O então diretor do FBI, o lendário John Edgar Hoover, sabe da operação em andamento graças às informações fornecida pelos partidários de Batista. “Hoover estava feliz com o plano porque não confiava em Castro”, acrescenta Bosch. Mas o diretor do FBI não está convencido de algo: o papel de Morgan, de quem possuía um dossiê com sua trajetória de desertor, mafioso menor e revolucionário de última hora.

Morgan forneceu armas aos rebeldes através da máfia de Miami

Em seu jogo duplo, Morgan leva a Cuba carregamentos de armas para a rebelião que terminam nas mãos de Fidel Castro. A conspiração tramada por Batista e Trujillo fracassa em agosto de 1959 e os principais mentores dentro da ilha são presos. “Em 15 de agosto Fidel revela tudo e Morgan é a estrela, um herói que salvou a revolução”, diz Bosch.

Após esse capítulo, os Estados Unidos retiram a nacionalidade de Morgan, que fica em Cuba e monta uma granja para criar rãs, cujas pernas exporta. Depois, como aconteceu com outros revolucionários, Morgan fica desapontado pelos passos dados por Fidel Castro. Quando ele se aproxima definitivamente da União Soviética e enfrenta os Estados Unidos, o comandante americano muda de lado. É junho de 1960. “Morgan é anticomunista, católico e americano e decide criar seu próprio exército para derrubar Fidel. Aí perde a cabeça”, afirma Bosch. Nas montanhas de Escambray, prepara uma segunda revolução, com a colaboração da CIA, a participação de alguns guerrilheiros da primeira e uns poucos partidários de Batista. A rebelião é sufocada em pouco tempo.

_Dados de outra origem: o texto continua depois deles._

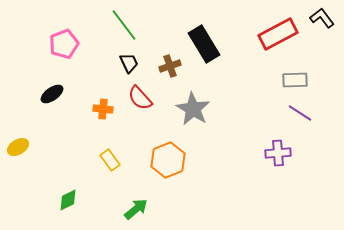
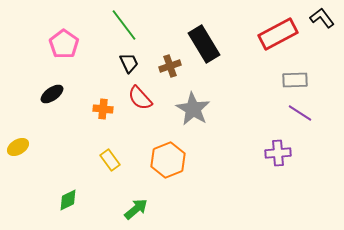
pink pentagon: rotated 16 degrees counterclockwise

Após ser preso, Morgan foi fuzilado por conspirar contra Castro. Sua mulher Olga passou 10 anos na prisão e foi para os Estados Unidos durante a crise migratória de Mariel, onde ainda vive. Desde então, para o regime cubano, Morgan não é mais do que um infiltrado da CIA que merece ser esquecido. Para os Estados Unidos, que lhe devolveu a nacionalidade em 2007, um personagem de sua história que permaneceu no esquecimento.